Bug: msgraph_update_resource PATCH succeeds but changes don't persist for PIM rule #75
Description
Provider Version
microsoft/msgraph v0.2.x
Affected Resource
msgraph_update_resource with PATCH operations on PIM policy rules
Description
When using msgraph_update_resource to PATCH PIM policy rules (unifiedRoleManagementPolicyExpirationRule), the provider reports successful updates, but the API doesn't persist the changes. The state file shows desired values, but subsequent reads show the API still has old values, causing perpetual drift.
Reproduction
resource "msgraph_update_resource" "pim_rule" {
url = "policies/roleManagementPolicies/${policy_id}/rules/Expiration_Admin_Eligibility"
api_version = "beta"
body = {
"@odata.type" = "#microsoft.graph.unifiedRoleManagementPolicyExpirationRule"
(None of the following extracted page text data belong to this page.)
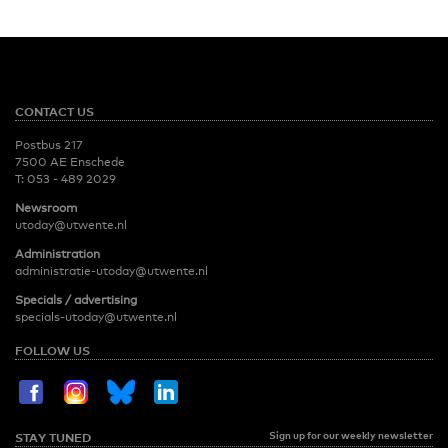
CONTACT US
Postbus 217
7500 AE Enschede
T:
053 - 489 2029
Newsroom
utoday@utwente.nl
Administration
administratie-utoday@utwente.nl
Specials / advertising
specials-utoday@utwente.nl
FOLLOW US
Sign up for our weekly newsletter
STAY TUNED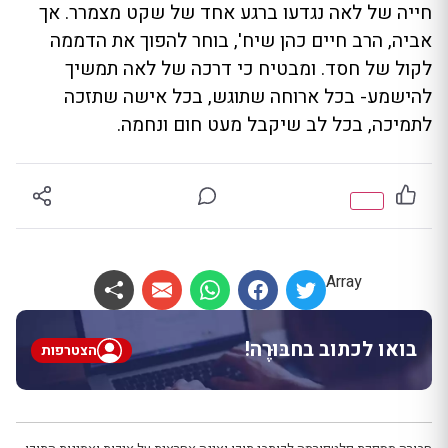
חייה של לאה נגדעו ברגע אחד של שקט מצמרר. אך
אביה, הרב חיים כהן שיח', בוחר להפוך את הדממה
לקול של חסד. ומבטיח כי דרכה של לאה תמשיך
להישמע- בכל ארוחה שתוגש, בכל אישה שתזכה
לתמיכה, בכל לב שיקבל מעט חום ונחמה.
Array
בואו לכתוב בחבּוּרֶה!
הצטרפות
id = "Expiration_Admin_Eligibility"
isExpirationRequired = true
maximumDuration = "P90D" # Attempting to change from P365D
target = {
caller = "Admin"
operations = ["All"]
level = "Eligibility"
inheritableSettings = []
enforcedSettings = []
}
}
}Expected: After apply, API returns maximumDuration = "P90D"
Actual: Apply succeeds with no errors, but API still returns maximumDuration = "P365D"
Verification
Direct PATCH via PowerShell with identical body structure works correctly:
$policyId = 'Group_<redacted>'
$ruleId = 'Expiration_Admin_Eligibility'
$body = @{
'@odata.type' = '#microsoft.graph.unifiedRoleManagementPolicyExpirationRule'
id = 'Expiration_Admin_Eligibility'
isExpirationRequired = $true
maximumDuration = 'P90D'
target = @{
caller = 'Admin'
operations = @('All')
level = 'Eligibility'
inheritableSettings = @()
enforcedSettings = @()
}
}
Invoke-MgGraphRequest -Method PATCH `
-Uri "https://graph.microsoft.com/beta/policies/roleManagementPolicies/$policyId/rules/$ruleId" `
-Body ($body | ConvertTo-Json -Depth 10)
Result: API immediately reflects maximumDuration = "P90D". Terraform then correctly detects no drift.